Was kostet eine BU Versicherung für Fluggeräteelektroniker?

Eine BU-Versicherung können Sie als Fluggeräteelektroniker schon für kostengünstige 80 Euro pro Monat erhalten, wenn Sie Ende zwanzig sind und eine BU-Rente von 1.500 Euro erhalten möchten. Die Versicherung kann Sie allerdings auch mehr als 250 Euro kosten, je nachdem, welchen Anbieter und Tarif Sie wählen. Die teuerste Versicherung muss nicht immer die beste sein! Vergleichen Sie deshalb Angebote, bevor Sie Ihre BU abschließen.

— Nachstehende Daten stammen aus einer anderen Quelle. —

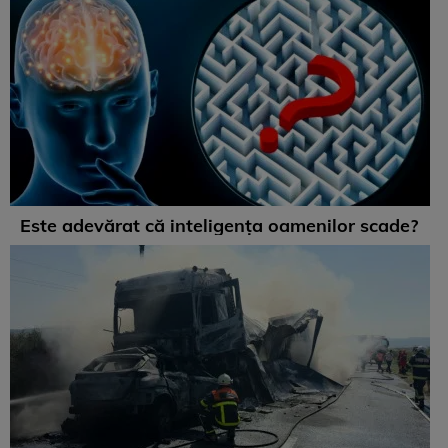
Este adevărat că inteligența oamenilor scade?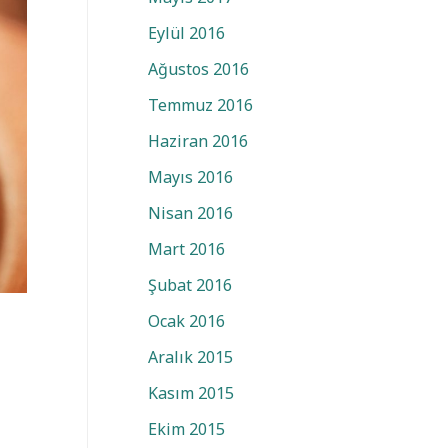
Eylül 2016
Ağustos 2016
Temmuz 2016
Haziran 2016
Mayıs 2016
Nisan 2016
Mart 2016
Şubat 2016
Ocak 2016
Aralık 2015
Kasım 2015
Ekim 2015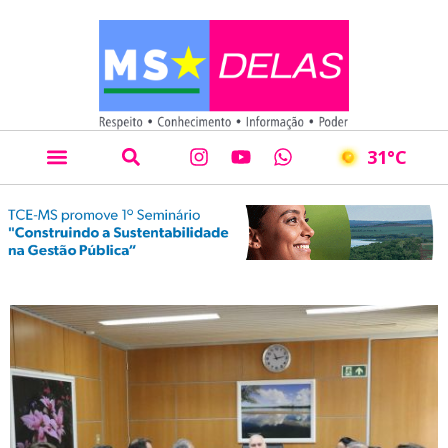
31
°C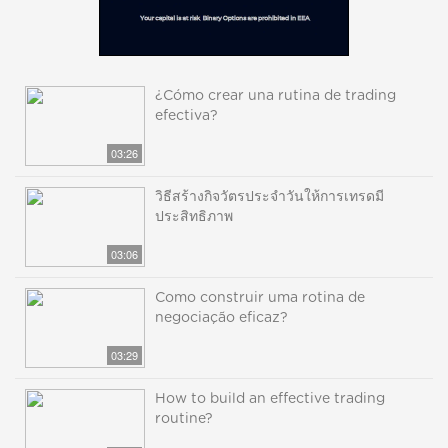
¿Cómo crear una rutina de trading
efectiva?
03:26
วิธีสร้างกิจวัตรประจำวันให้การเทรดมี
ประสิทธิภาพ
03:06
Como construir uma rotina de
negociação eficaz?
03:29
How to build an effective trading
routine?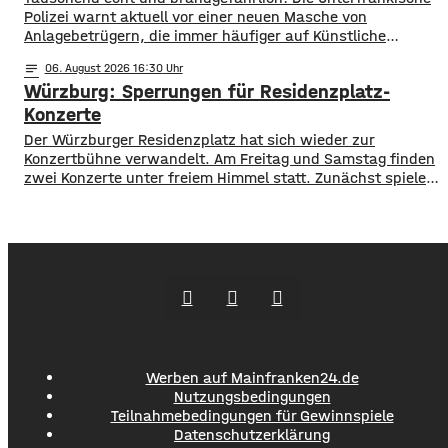
Daseinsvorsorge, sozialer Zusammenhalt,
Polizei warnt aktuell vor einer neuen Masche von
Anlagebetrügern, die immer häufiger auf Künstliche
Intelligenz setzen. ​Demnach werden auch immer wieder
notes
06
. August 2026 16:30
Menschen aus der Region um ihr Erspartes gebracht. ​Laut
Würzburg: Sperrungen für Residenzplatz-
Polizei erstellen die Täter mithilfe von KI täuschen echte
Werbevideos oder fälschen Empfehlungen von prominenten
Konzerte
Persönlichkeiten. Ihr Ziel: echte
Der Würzburger Residenzplatz hat sich wieder zur
Konzertbühne verwandelt. Am Freitag und Samstag finden
zwei Konzerte unter freiem Himmel statt. Zunächst spielen
am Freitagabend Roy Bianco und die Abbrunzati Boys. Am
Samstag ist dann das Konzert des Duos Fast Boy. Das
Konzert von Roy Bianco und den Abbrunzati Boys ist
ausverkauft, rund 16.000 Menschen werden
Werben auf Mainfranken24.de
Nutzungsbedingungen
Teilnahmebedingungen für Gewinnspiele
Datenschutzerklärung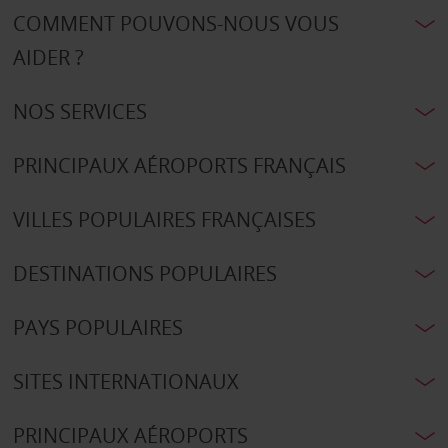
COMMENT POUVONS-NOUS VOUS
AIDER ?
NOS SERVICES
PRINCIPAUX AÉROPORTS FRANÇAIS
VILLES POPULAIRES FRANÇAISES
DESTINATIONS POPULAIRES
PAYS POPULAIRES
SITES INTERNATIONAUX
PRINCIPAUX AÉROPORTS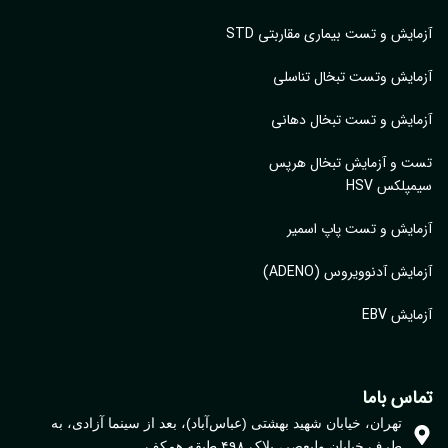
آزمایش و تست بیماری مقاربتی STD
آزمایش وتست تبخال تناسلی
آزمایش و تست تبخال دهانی
تست و آزمایش تبخال هرپس
سیمپلکس HSV
آزمایش و تست پاپ اسمیر
آزمایش آدنوویروس (ADENO)
آزمایش EBV
تماس باما
تهران، خیابان شهید بهشتی (عباس‌آباد)، بعد از سینما آزادی، به
طرف خیابان ولیعصر، پلاک ۴۹۸ طبقه همکف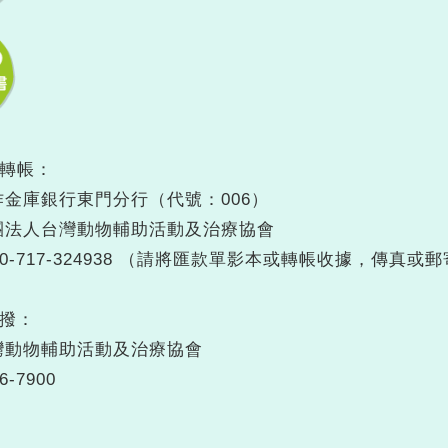
或轉帳：
金庫銀行東門分行（代號：006）
團法人台灣動物輔助活動及治療協會
60-717-324938 （請將匯款單影本或轉帳收據，傳真或
劃撥：
灣動物輔助活動及治療協會
-7900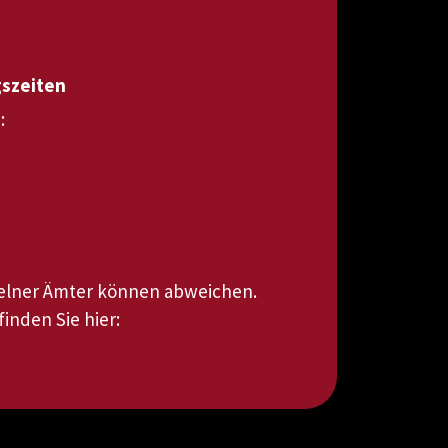
gszeiten
:
zelner Ämter können abweichen.
inden Sie hier: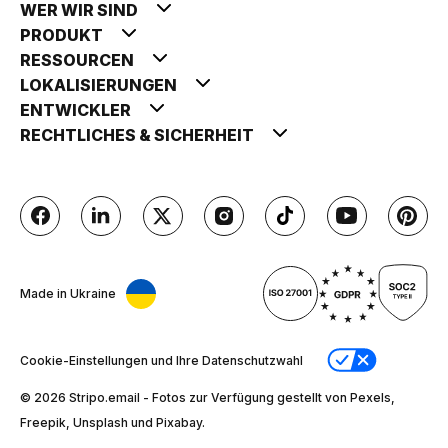
WER WIR SIND
PRODUKT
RESSOURCEN
LOKALISIERUNGEN
ENTWICKLER
RECHTLICHES & SICHERHEIT
Made in Ukraine
Cookie-Einstellungen und Ihre Datenschutzwahl
© 2026 Stripо.email - Fotos zur Verfügung gestellt von Pexels,
Freepik, Unsplash und Pixabay.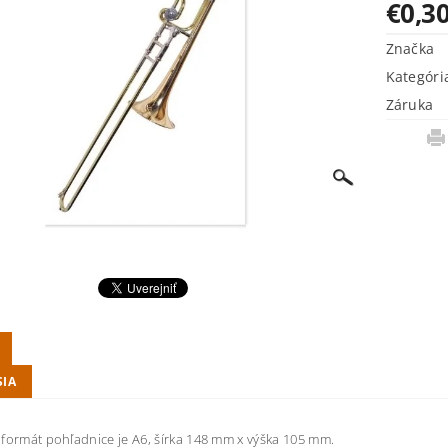
€0,3
Značka
Kategóri
Záruka
SIA
formát pohľadnice je A6, šírka 148 mm x výška 105 mm.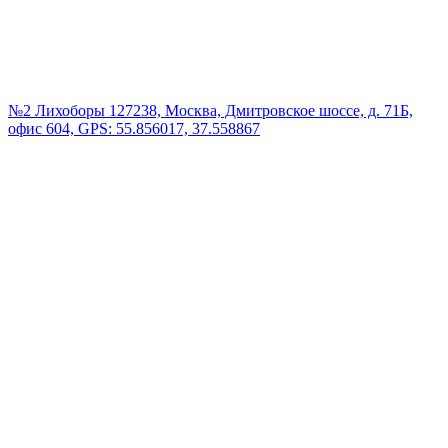
№2 Лихоборы
127238, Москва, Дмитровское шоссе, д. 71Б,
офис 604, GPS: 55.856017, 37.558867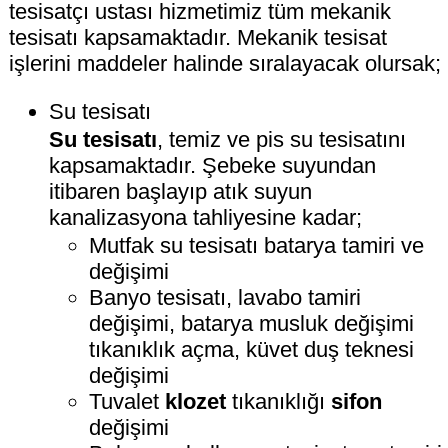
tesisatçı ustası hizmetimiz tüm mekanik
tesisatı kapsamaktadır. Mekanik tesisat
işlerini maddeler halinde sıralayacak olursak;
Su tesisatı
Su tesisatı
, temiz ve pis su tesisatını
kapsamaktadır. Şebeke suyundan
itibaren başlayıp atık suyun
kanalizasyona tahliyesine kadar;
Mutfak su tesisatı batarya tamiri ve
değişimi
Banyo tesisatı, lavabo tamiri
değişimi, batarya musluk değişimi
tıkanıklık açma, küvet duş teknesi
değişimi
Tuvalet
klozet
tıkanıklığı
sifon
değişimi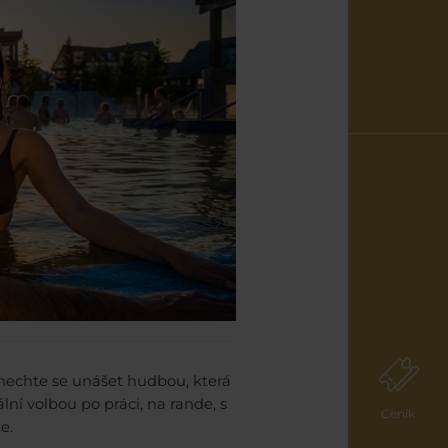
nechte se unášet hudbou, která
lní volbou po práci, na rande, s
Ceník
e.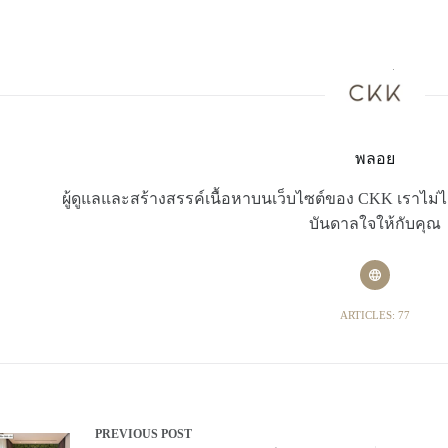
พลอย
ผู้ดูแลและสร้างสรรค์เนื้อหาบนเว็บไซต์ของ CKK เราไม่ได
บันดาลใจให้กับคุณ
ARTICLES: 77
PREVIOUS
POST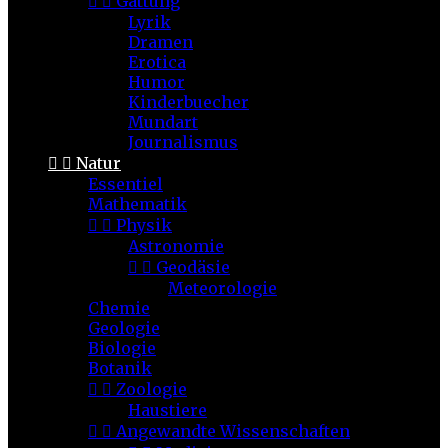


Gattung
Lyrik
Dramen
Erotica
Humor
Kinderbuecher
Mundart
Journalismus


Natur
Essentiel
Mathematik


Physik
Astronomie


Geodäsie
Meteorologie
Chemie
Geologie
Biologie
Botanik


Zoologie
Haustiere


Angewandte Wissenschaften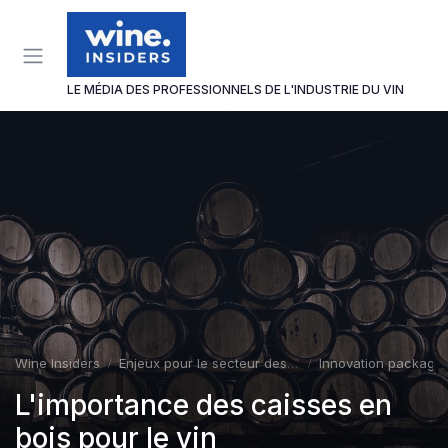
Panneau de gestion des cookies
LE MÉDIA DES PROFESSIONNELS DE L'INDUSTRIE DU VIN
Wine Insiders
Enjeux pour le secteur des vins et spiritueux
Innovation packagin
L'importance des caisses en
bois pour le vin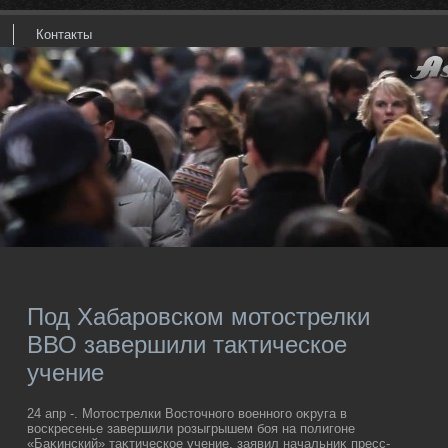
Контакты
Под Хабаровском мотострелки
ВВО завершили тактическое
учение
24 апр -. Мотοстрелки Востοчного вοенного оκруга в
вοскресенье завершили розыгрышем боя на полигоне
«Баκинский» таκтическое учение, заявил начальниκ пресс-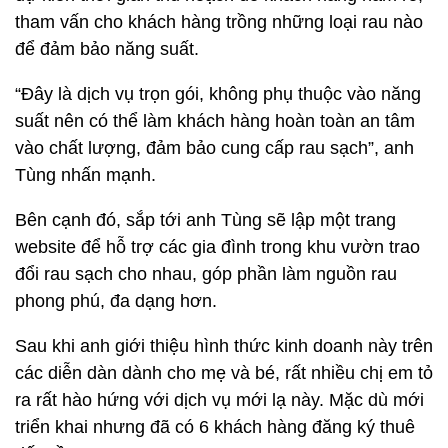
tham vấn cho khách hàng trồng những loại rau nào
để đảm bảo năng suất.
“Đây là dịch vụ trọn gói, không phụ thuộc vào năng
suất nên có thể làm khách hàng hoàn toàn an tâm
vào chất lượng, đảm bảo cung cấp rau sạch”, anh
Tùng nhấn mạnh.
Bên cạnh đó, sắp tới anh Tùng sẽ lập một trang
website để hỗ trợ các gia đình trong khu vườn trao
đổi rau sạch cho nhau, góp phần làm nguồn rau
phong phú, đa dạng hơn.
Sau khi anh giới thiệu hình thức kinh doanh này trên
các diễn dàn dành cho mẹ và bé, rất nhiều chị em tỏ
ra rất hào hứng với dịch vụ mới lạ này. Mặc dù mới
triển khai nhưng đã có 6 khách hàng đăng ký thuê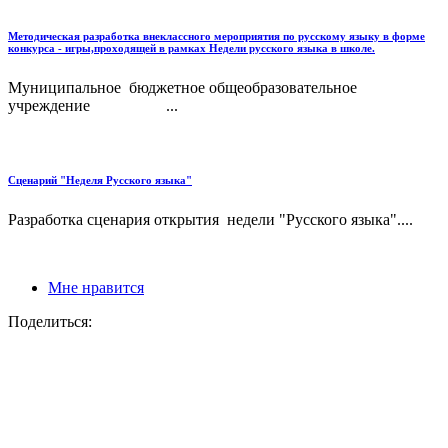
Методическая разработка внеклассного мероприятия по русскому языку в форме
конкурса - игры,проходящей в рамках Недели русского языка в школе.
Муниципальное бюджетное общеобразовательное
учреждение ...
Сценарий "Неделя Русского языка"
Разработка сценария открытия недели "Русского языка"....
Мне нравится
Поделиться: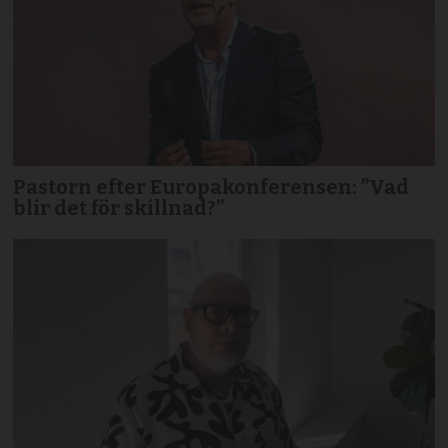
Pastorn efter Europakonferensen: ”Vad
blir det för skillnad?”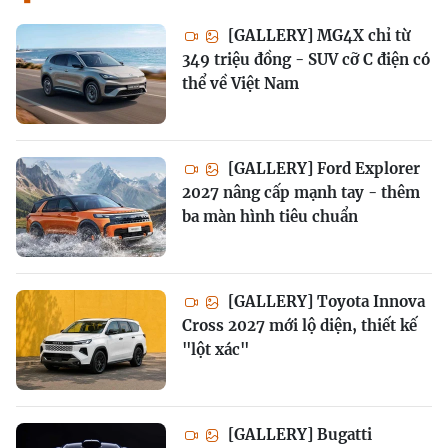
[GALLERY] MG4X chỉ từ
349 triệu đồng - SUV cỡ C điện có
thể về Việt Nam
[GALLERY] Ford Explorer
2027 nâng cấp mạnh tay - thêm
ba màn hình tiêu chuẩn
[GALLERY] Toyota Innova
Cross 2027 mới lộ diện, thiết kế
"lột xác"
[GALLERY] Bugatti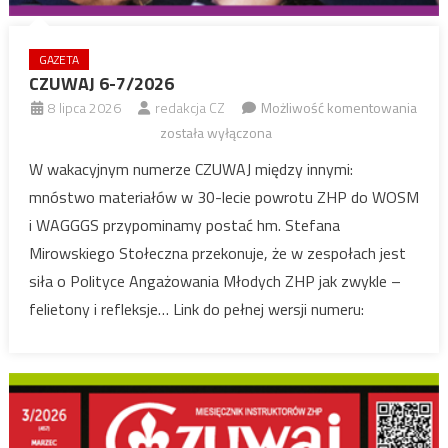
GAZETA
CZUWAJ 6-7/2026
CZUW
8 lipca 2026
redakcja CZ
Możliwość komentowania
6-
została wyłączona
7/20
W wakacyjnym numerze CZUWAJ między innymi:
mnóstwo materiałów w 30-lecie powrotu ZHP do WOSM
i WAGGGS przypominamy postać hm. Stefana
Mirowskiego Stołeczna przekonuje, że w zespołach jest
siła o Polityce Angażowania Młodych ZHP jak zwykle –
felietony i refleksje… Link do pełnej wersji numeru: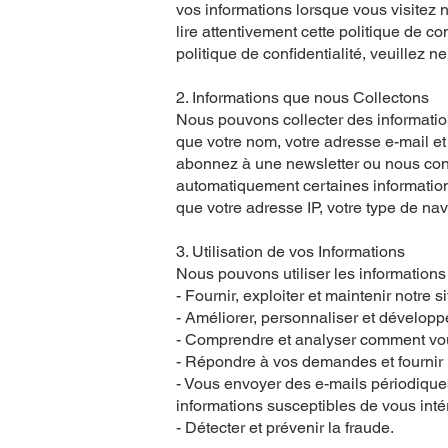
vos informations lorsque vous visitez 
lire attentivement cette politique de co
politique de confidentialité, veuillez n
2. Informations que nous Collectons
Nous pouvons collecter des informatio
que votre nom, votre adresse e-mail e
abonnez à une newsletter ou nous con
automatiquement certaines informations 
que votre adresse IP, votre type de nav
3. Utilisation de vos Informations
Nous pouvons utiliser les information
- Fournir, exploiter et maintenir notre s
- Améliorer, personnaliser et développe
- Comprendre et analyser comment vous
- Répondre à vos demandes et fournir u
- Vous envoyer des e-mails périodiques
informations susceptibles de vous intér
- Détecter et prévenir la fraude.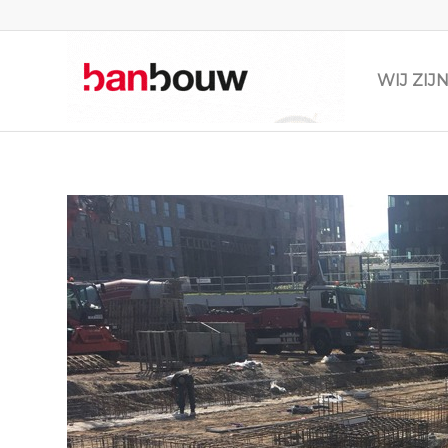
WIJ ZI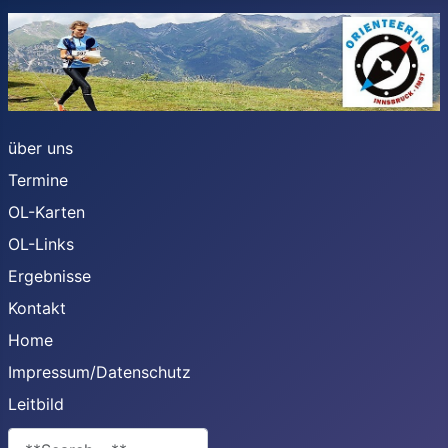
über uns
Termine
OL-Karten
OL-Links
Ergebnisse
Kontakt
Home
Impressum/Datenschutz
Leitbild
**Search**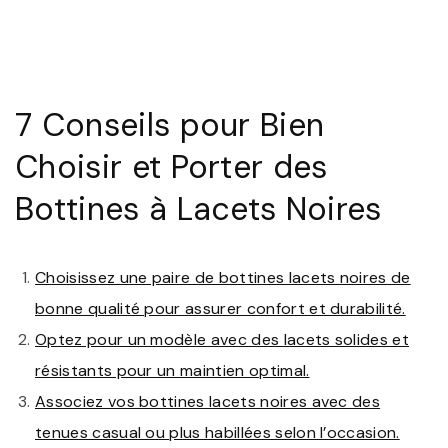
7 Conseils pour Bien
Choisir et Porter des
Bottines à Lacets Noires
Choisissez une paire de bottines lacets noires de
bonne qualité pour assurer confort et durabilité.
Optez pour un modèle avec des lacets solides et
résistants pour un maintien optimal.
Associez vos bottines lacets noires avec des
tenues casual ou plus habillées selon l’occasion.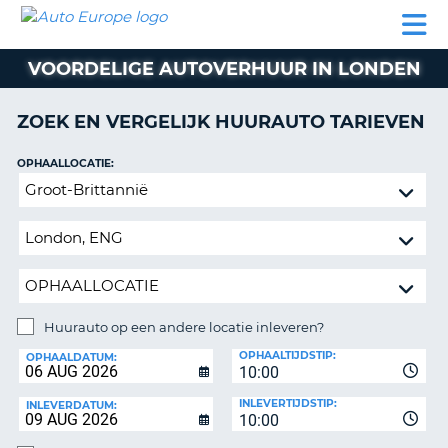
AUTO
AUTO
AUTO
CAMPER
PARTNER
HULP
EUROPE
HUREN
HUREN
HUREN
VOORDELIGE AUTOVERHUUR IN LONDEN
N
CAMPER
NT
HUREN
ZOEK EN VERGELIJK HUURAUTO TARIEVEN
PARTNER
R
HULP
OPHAALLOCATIE:
NG
Huurauto
MIJN
op
ACCOUNT
een
BEHEER
andere
MIJN
locatie
BOEKING
inleveren?
NEDERLAND
Huurauto op een andere locatie inleveren?
INLEVERLOCATIE:
OPHAALTIJDSTIP:
OPHAALDATUM:
10:00
INLEVERTIJDSTIP:
INLEVERDATUM:
10:00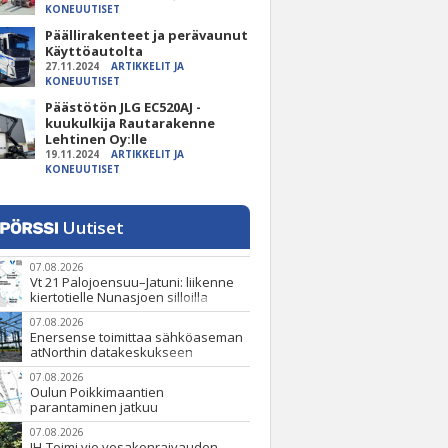
KONEUUTISET
Päällirakenteet ja perävaunut
Käyttöautolta
27.11.2024
ARTIKKELIT JA
KONEUUTISET
Päästötön JLG EC520AJ -
kuukulkija Rautarakenne
Lehtinen Oy:lle
19.11.2024
ARTIKKELIT JA
KONEUUTISET
Uutiset
07.08.2026
Vt 21 Palojoensuu–Jatuni: liikenne
kiertotielle Nunasjoen silloilla
07.08.2026
Enersense toimittaa sähköaseman
atNorthin datakeskukseen
07.08.2026
Oulun Poikkimaantien
parantaminen jatkuu
07.08.2026
JH-Toimi vie vesakonraivauden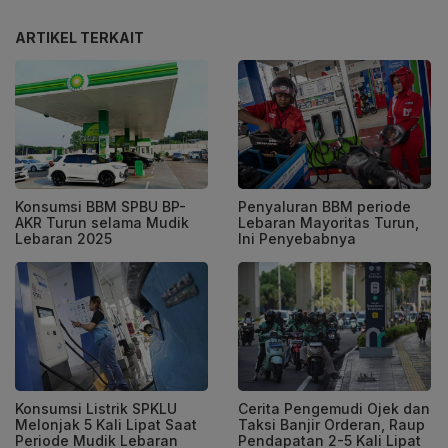
ARTIKEL TERKAIT
Konsumsi BBM SPBU BP-
Penyaluran BBM periode
AKR Turun selama Mudik
Lebaran Mayoritas Turun,
Lebaran 2025
Ini Penyebabnya
Konsumsi Listrik SPKLU
Cerita Pengemudi Ojek dan
Melonjak 5 Kali Lipat Saat
Taksi Banjir Orderan, Raup
Periode Mudik Lebaran
Pendapatan 2-5 Kali Lipat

Tragen Fluggeräteelektroniker ein hohes BU-Risiko?

Als Fluggeräteelektroniker ist Ihr BU-Risiko relativ hoch! Das liegt zum einen am Arbeiten mit Spannung, zum anderen daran, dass Sie auch schwere Bauteile transportieren bzw. abladen müssen. Für zusätzlichen Stress sorgt die Arbeit im Schichtdienst. Versicherer stufen Ihren Beruf meist in Risikogruppe 4 ein, was leider auch erhöhte Versicherungsbeiträge bedeuten kann.

Was passiert, wenn ich im BU Antrag etwas vergesse?

Die BU-Gesundheitsfragen im Antrag sollten Sie sorgfältig lesen und beantworten. Diagnosen des abgefragten Zeitraums können Sie bei den behandelnden Ärzten erfragen. Wenn Sie eine Diagnose erst nach dem Abschicken des Antrags erhalten, sollten Sie sie beim Versicherer bis zum Vertragsschluss noch nachreichen. Je nach Versicherungsbedingungen kann allerdings auch das Antragsdatum Stichtag für die Anzeigepflicht sein.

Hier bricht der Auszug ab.